As the government’s new Job Support Scheme is set to replace the current furlough system, here’s all you need to know about how it can support individuals and businesses to deal with the challenges created by coronavirus this winter.
The chancellor Rishi Sunak has recently unveiled a major overhaul of the Job Support Scheme and announced additional support for those hit hardest by the pandemic. These changes are directly aimed at businesses that were negatively impacted by local lockdown restrictions but previously unable to access the support made available for employers told to close their doors.
Updated Support Measures
The latest changes mean businesses will now have to contribute significantly less than initially announced to access Jobs Support Scheme funding, and will also particularly benefit those that lay within tier 1 and tier restrictions, helping them to continue operating and protecting jobs.

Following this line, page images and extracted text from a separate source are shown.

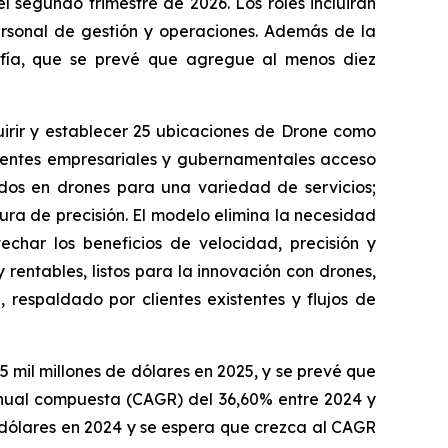
 segundo trimestre de 2026. Los roles incluirán
personal de gestión y operaciones. Además de la
afía, que se prevé que agregue al menos diez
irir y establecer 25 ubicaciones de Drone como
lientes empresariales y gubernamentales acceso
ados en drones para una variedad de servicios;
tura de precisión. El modelo elimina la necesidad
echar los beneficios de velocidad, precisión y
rentables, listos para la innovación con drones,
, respaldado por clientes existentes y flujos de
5 mil millones de dólares en 2025, y se prevé que
 anual compuesta (CAGR) del 36,60% entre 2024 y
 dólares en 2024 y se espera que crezca al CAGR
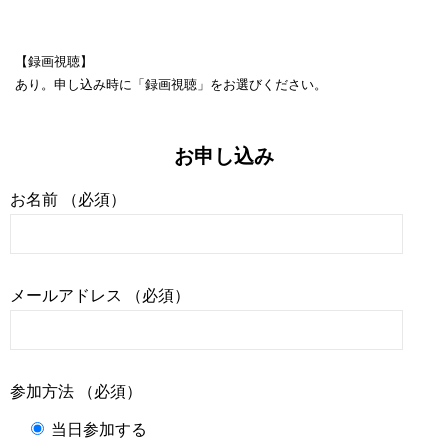
【録画視聴】
あり。申し込み時に「録画視聴」をお選びください。
お申し込み
お名前 （必須）
メールアドレス （必須）
参加方法 （必須）
当日参加する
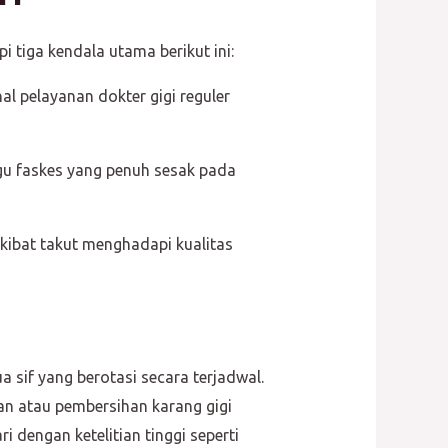
tiga kendala utama berikut ini:
l pelayanan dokter gigi reguler
gu faskes yang penuh sesak pada
kibat takut menghadapi kualitas
sif yang berotasi secara terjadwal.
an atau pembersihan karang gigi
 dengan ketelitian tinggi seperti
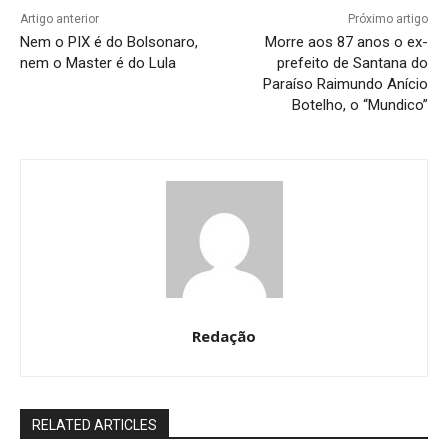
Artigo anterior
Próximo artigo
Nem o PIX é do Bolsonaro,
Morre aos 87 anos o ex-
nem o Master é do Lula
prefeito de Santana do
Paraíso Raimundo Anício
Botelho, o “Mundico”
Redação
RELATED ARTICLES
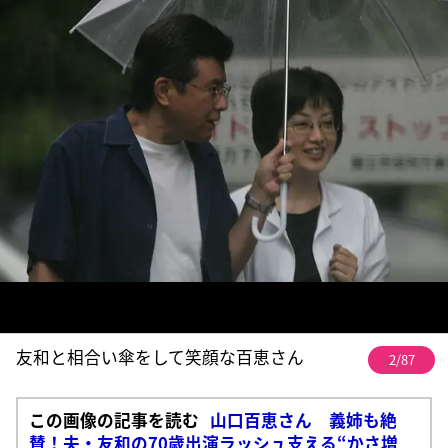
友和と相合い傘をして笑顔な百恵さん
2/87
この画像の記事を読む
山口百恵さん 義姉も絶
賛！夫・友和の70歳出演ラッシュ支える“かさ増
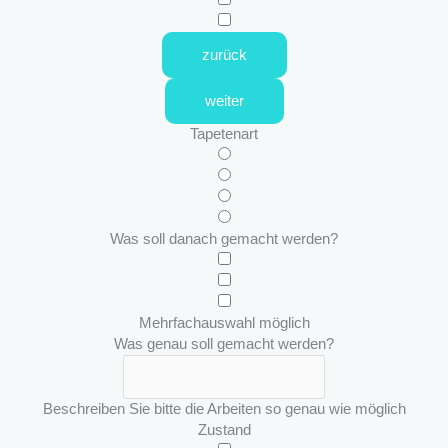
zurück
weiter
Tapetenart
Was soll danach gemacht werden?
Mehrfachauswahl möglich
Was genau soll gemacht werden?
Beschreiben Sie bitte die Arbeiten so genau wie möglich
Zustand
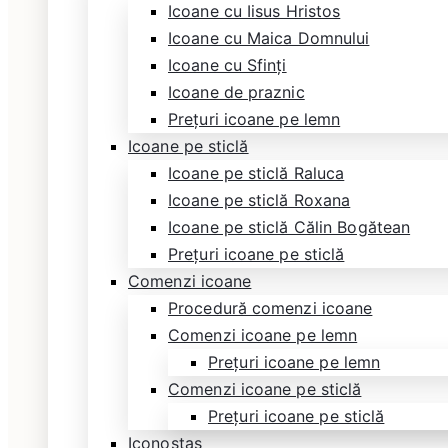
Icoane cu Iisus Hristos
Icoane cu Maica Domnului
Icoane cu Sfinți
Icoane de praznic
Prețuri icoane pe lemn
Icoane pe sticlă
Icoane pe sticlă Raluca
Icoane pe sticlă Roxana
Icoane pe sticlă Călin Bogătean
Prețuri icoane pe sticlă
Comenzi icoane
Procedură comenzi icoane
Comenzi icoane pe lemn
Prețuri icoane pe lemn
Comenzi icoane pe sticlă
Prețuri icoane pe sticlă
Iconostas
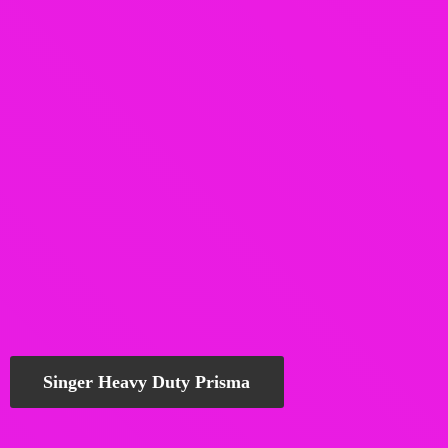
Singer Heavy Duty Prisma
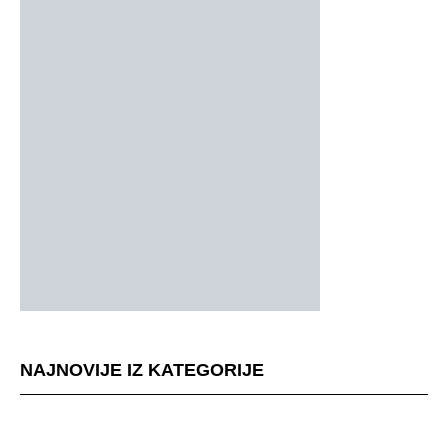
NAJNOVIJE IZ KATEGORIJE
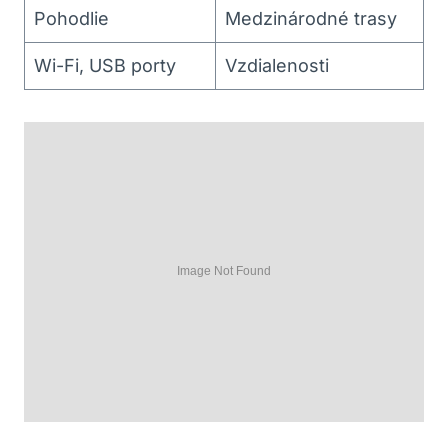
Pohodlie
Medzinárodné trasy
Wi-Fi, USB porty
Vzdialenosti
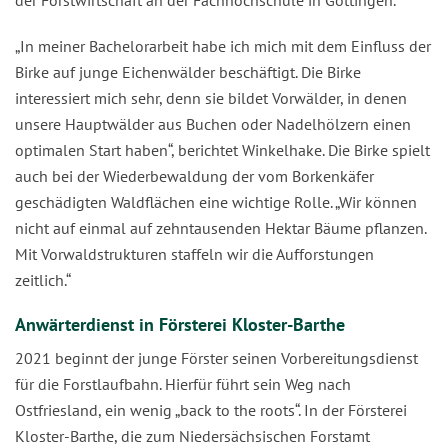
„In meiner Bachelorarbeit habe ich mich mit dem Einfluss der
Birke auf junge Eichenwälder beschäftigt. Die Birke
interessiert mich sehr, denn sie bildet Vorwälder, in denen
unsere Hauptwälder aus Buchen oder Nadelhölzern einen
optimalen Start haben“, berichtet Winkelhake. Die Birke spielt
auch bei der Wiederbewaldung der vom Borkenkäfer
geschädigten Waldflächen eine wichtige Rolle. „Wir können
nicht auf einmal auf zehntausenden Hektar Bäume pflanzen.
Mit Vorwaldstrukturen staffeln wir die Aufforstungen
zeitlich.“
Anwärterdienst in Försterei Kloster-Barthe
2021 beginnt der junge Förster seinen Vorbereitungsdienst
für die Forstlaufbahn. Hierfür führt sein Weg nach
Ostfriesland, ein wenig „back to the roots“. In der Försterei
Kloster-Barthe, die zum Niedersächsischen Forstamt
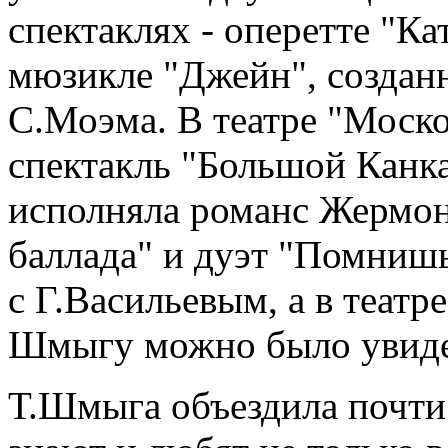
спектаклях - оперетте "Ка
мюзикле "Джейн", создан
С.Моэма. В театре "Моско
спектакль "Большой Канк
исполняла романс Жермон
баллада" и дуэт "Помнишь
с Г.Васильевым, а в теат
Шмыгу можно было увидет
Т.Шмыга объездила почти 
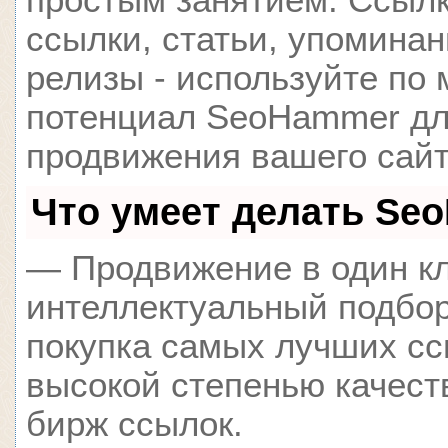
простым занятием. Ссылк
ссылки, статьи, упоминан
релизы - используйте по
потенциал SeoHammer д
продвижения вашего сайт
Что умеет делать Se
— Продвижение в один кл
интеллектуальный подбор
покупка самых лучших сс
высокой степенью качест
бирж ссылок.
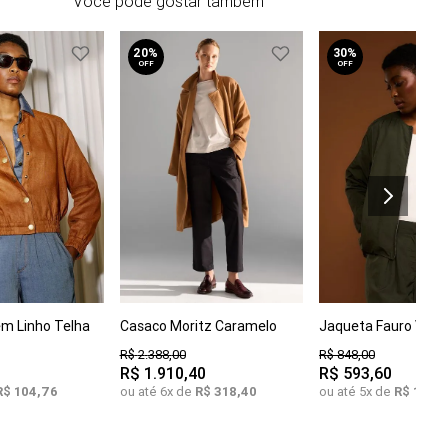
Você pode gostar também
20%
30%
OFF
OFF
em Linho Telha
Casaco Moritz Caramelo
Jaqueta Fauro Verde
COMPRAR
COMPRAR
C
M
G
GG
G
R$
2
.
388
,
00
R$
848
,
00
R$
1
.
910
,
40
R$
593
,
60
R$
104
,
76
ou até
6
x de
R$
318
,
40
ou até
5
x de
R$
118
,
7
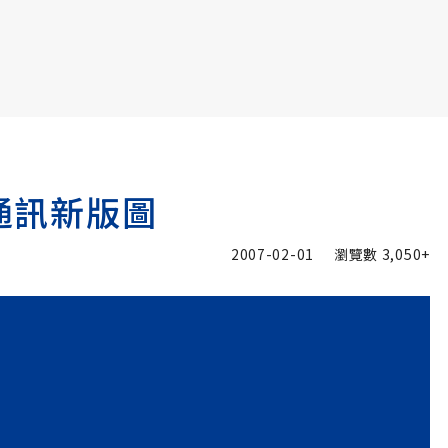
書6選3 特價 3,980 元
戰通訊新版圖
2007-02-01
瀏覽數
3,050+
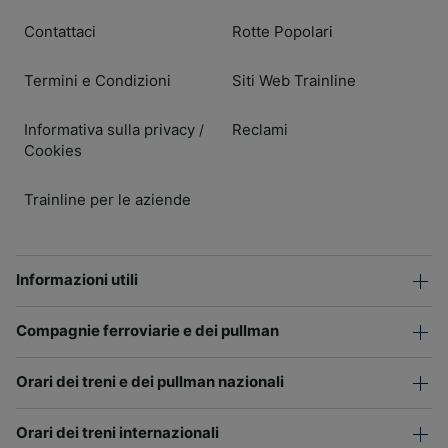
Contattaci
Rotte Popolari
Termini e Condizioni
Siti Web Trainline
Informativa sulla privacy
Reclami
/
Cookies
Trainline per le aziende
Informazioni utili
Compagnie ferroviarie e dei pullman
Orari dei treni e dei pullman nazionali
Orari dei treni internazionali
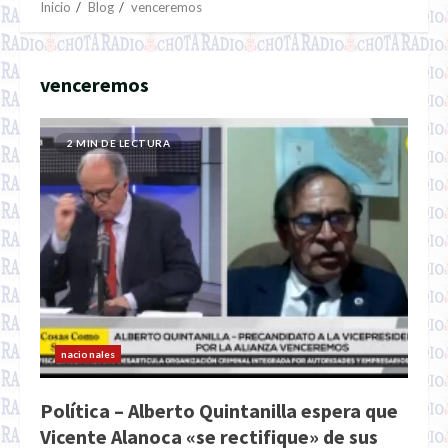
Inicio
Blog
venceremos
venceremos
2 MIN DE LECTURA
nacionales
Política – Alberto Quintanilla espera que
Vicente Alanoca «se rectifique» de sus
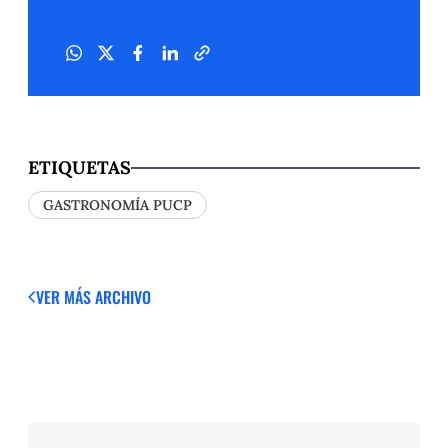
ETIQUETAS
GASTRONOMÍA PUCP
VER MÁS
ARCHIVO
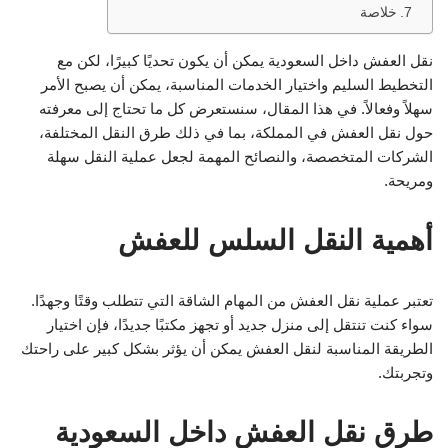
خلاصة
نقل العفش داخل السعودية يمكن أن يكون تحديًا كبيرًا، لكن مع
التخطيط السليم واختيار الخدمات المناسبة، يمكن أن يصبح الأمر
سهلاً وفعالاً. في هذا المقال، سنستعرض كل ما تحتاج إلى معرفته
حول نقل العفش في المملكة، بما في ذلك طرق النقل المختلفة،
الشركات المتخصصة، والنصائح المهمة لجعل عملية النقل سهلة
ومريحة.
أهمية النقل السلس للعفش
تعتبر عملية نقل العفش من المهام الشاقة التي تتطلب وقتًا وجهدًا.
سواء كنت تنتقل إلى منزل جديد أو تجهز مكتبًا جديدًا، فإن اختيار
الطريقة المناسبة لنقل العفش يمكن أن يؤثر بشكل كبير على راحتك
وتجربتك.
طرق نقل العفش داخل السعودية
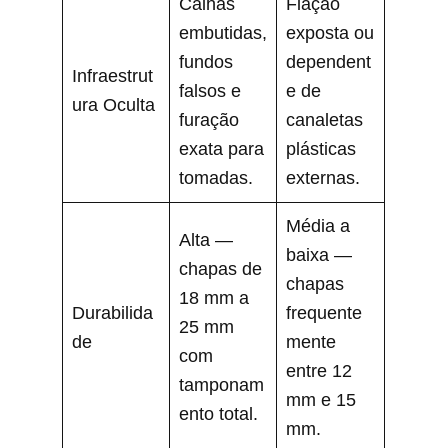
Calhas
Fiação
embutidas,
exposta ou
fundos
dependent
Infraestrut
falsos e
e de
ura Oculta
furação
canaletas
exata para
plásticas
tomadas.
externas.
Média a
Alta —
baixa —
chapas de
chapas
18 mm a
Durabilida
frequente
25 mm
de
mente
com
entre 12
tamponam
mm e 15
ento total.
mm.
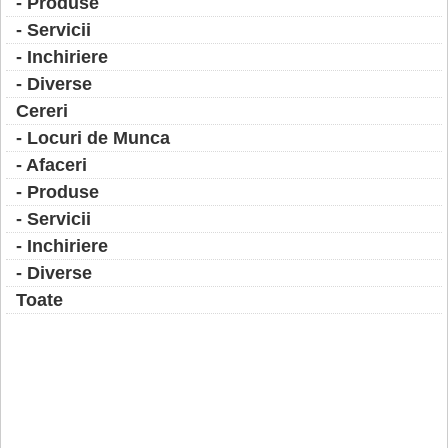
- Produse
- Servicii
- Inchiriere
- Diverse
Cereri
- Locuri de Munca
- Afaceri
- Produse
- Servicii
- Inchiriere
- Diverse
Toate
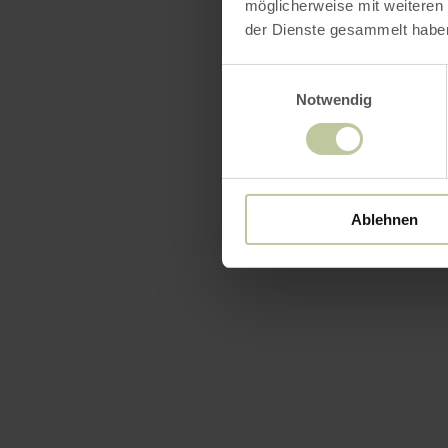
möglicherweise mit weiteren
der Dienste gesammelt habe
Einwilligungsauswahl
Notwendig
Ablehnen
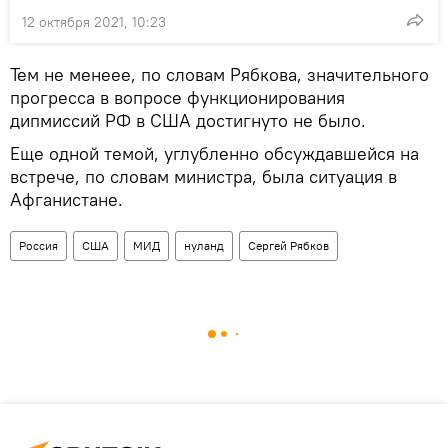
12 октября 2021, 10:23
Тем не менеее, по словам Рябкова, значительного
прогресса в вопросе функционирования
дипмиссий РФ в США достигнуто не было.
Еще одной темой, углубленно обсуждавшейся на
встрече, по словам министра, была ситуация в
Афганистане.
Россия
США
МИД
нуланд
Сергей Рябков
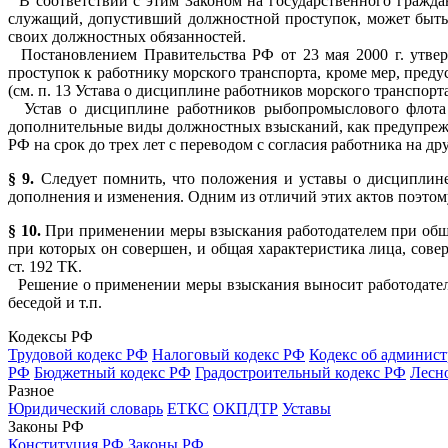
В соответствии с этим Законом на государственного гражда
служащий, допустивший должностной проступок, может быть в
своих должностных обязанностей.
Постановлением Правительства РФ от 23 мая 2000 г. утвер
проступок к работнику морского транспорта, кроме мер, пред
(см. п. 13 Устава о дисциплине работников морского транспорта
Устав о дисциплине работников рыбопромыслового флота РФ
дополнительные виды должностных взысканий, как предупрежд
РФ на срок до трех лет с переводом с согласия работника на д
§ 9.
Следует помнить, что положения и уставы о дисциплине
дополнения и изменения. Одним из отличий этих актов поэтому 
§ 10.
При применении меры взыскания работодателем при обще
при которых он совершен, и общая характеристика лица, сов
ст. 192 ТК.
Решение о применении меры взыскания выносит работодатель
беседой и т.п.
Кодексы РФ
Трудовой кодекс РФ
Налоговый кодекс РФ
Кодекс об админис
РФ
Бюджетный кодекс РФ
Градостроительный кодекс РФ
Лесн
Разное
Юридический словарь
ЕТКС
ОКПДТР
Уставы
Законы РФ
Конституция РФ
Законы РФ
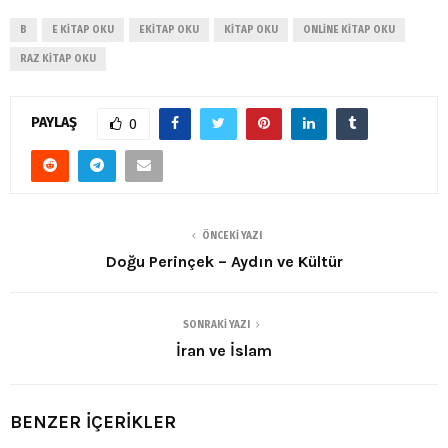
B
E KITAP OKU
EKITAP OKU
KITAP OKU
ONLINE KITAP OKU
RAZ KITAP OKU
PAYLAŞ
0
ÖNCEKI YAZI
Doğu Perinçek – Aydın ve Kültür
SONRAKI YAZI
İran ve İslam
BENZER İÇERİKLER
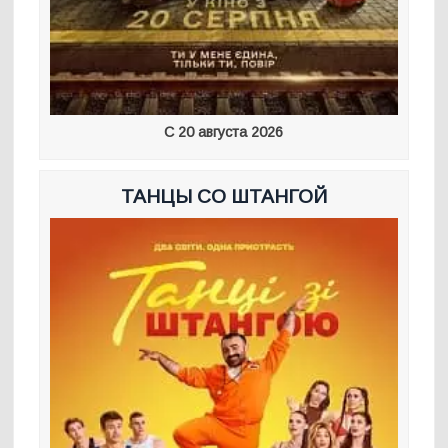
С 20 августа 2026
ТАНЦЫ СО ШТАНГОЙ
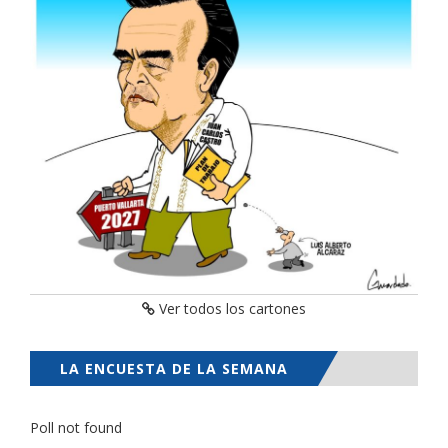
Ver todos los cartones
LA ENCUESTA DE LA SEMANA
Poll not found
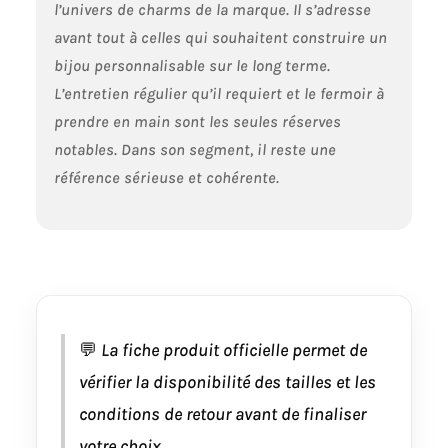
l’univers de charms de la marque. Il s’adresse
avant tout à celles qui souhaitent construire un
bijou personnalisable sur le long terme.
L’entretien régulier qu’il requiert et le fermoir à
prendre en main sont les seules réserves
notables. Dans son segment, il reste une
référence sérieuse et cohérente.
💬
La fiche produit officielle permet de
vérifier la disponibilité des tailles et les
conditions de retour avant de finaliser
votre choix.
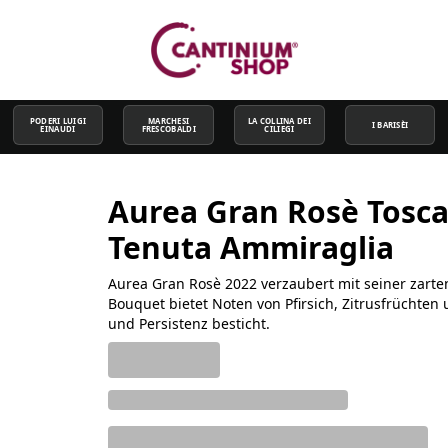
PODERI LUIGI
MARCHESI
LA COLLINA DEI
I BARISÈI
EINAUDI
FRESCOBALDI
CILIEGI
Aurea Gran Rosè Toscan
Tenuta Ammiraglia
Aurea Gran Rosè 2022 verzaubert mit seiner zart
Bouquet bietet Noten von Pfirsich, Zitrusfrüchte
und Persistenz besticht.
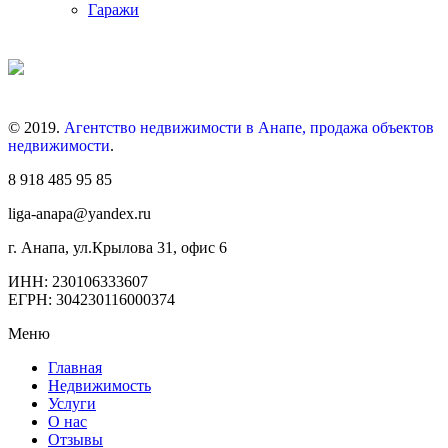
Гаражи
© 2019.
Агентство недвижимости в Анапе, продажа объектов
недвижимости
.
8 918 485 95 85
liga-anapa@yandex.ru
г. Анапа, ул.Крылова 31, офис 6
ИНН: 230106333607
ЕГРН: 304230116000374
Меню
Главная
Недвижимость
Услуги
О нас
Отзывы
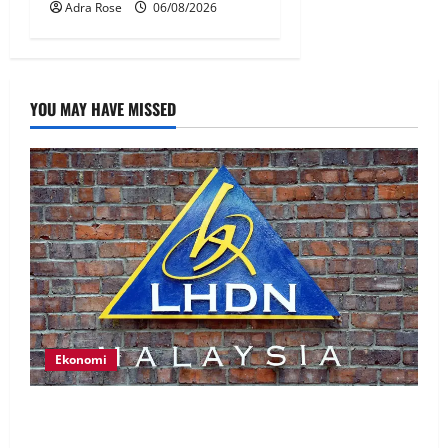
Adra Rose
06/08/2026
YOU MAY HAVE MISSED
Ekonomi
LHDN mula siasat individu dikenal pasti dalam
Laporan RCI Tabung haji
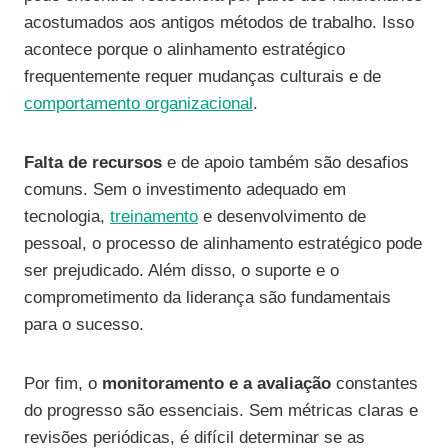
acostumados aos antigos métodos de trabalho. Isso
acontece porque o alinhamento estratégico
frequentemente requer mudanças culturais e de
comportamento organizacional
.
Falta de recursos
e de apoio também são desafios
comuns. Sem o investimento adequado em
tecnologia,
treinamento
e desenvolvimento de
pessoal, o processo de alinhamento estratégico pode
ser prejudicado. Além disso, o suporte e o
comprometimento da liderança são fundamentais
para o sucesso.
Por fim, o
monitoramento e a avaliação
constantes
do progresso são essenciais. Sem métricas claras e
revisões periódicas, é difícil determinar se as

- Employees are now required to only work 20% of their usual hours to benefit from the JSS, down from 33%
- Employers will now only have to contribute 5% of lost wages for the time employees are not working, down from 33% as announced previously
- The government has increased its own contribution towards lost wages to 62% and doubled the cap to £1541.75
- Grants for the self-employed have been doubled to 40% of previous earnings
To help further understand these changes, the government has released this factsheet with examples of the JSS in practice.
JSS Open and JSS Closed
As part of the scheme, it will separate claims into two distinct categories – ‘Job Support Scheme Open’ and ‘Job Support Scheme Closed’.
JJS Open is available to employers who are still able to provide its workers with 20% of their usual working hours and for every hour not worked, the employee will be paid up to two-thirds of their usual salary.
JJS Closed is aimed to supporting businesses that have been forced to close by local coronavirus restrictions set by the government, and employees will receive two-thirds of their normal pay, paid by their employer and fully funded by the government, to a maximum of £2,083.33 per month.
Employees may also be entitled to additional financial support, including Universal Credit.
The Jobs Support Scheme opens on 1st November, with the first claims available to submit in December. Keep checking back for the latest up-to-date information and guidance.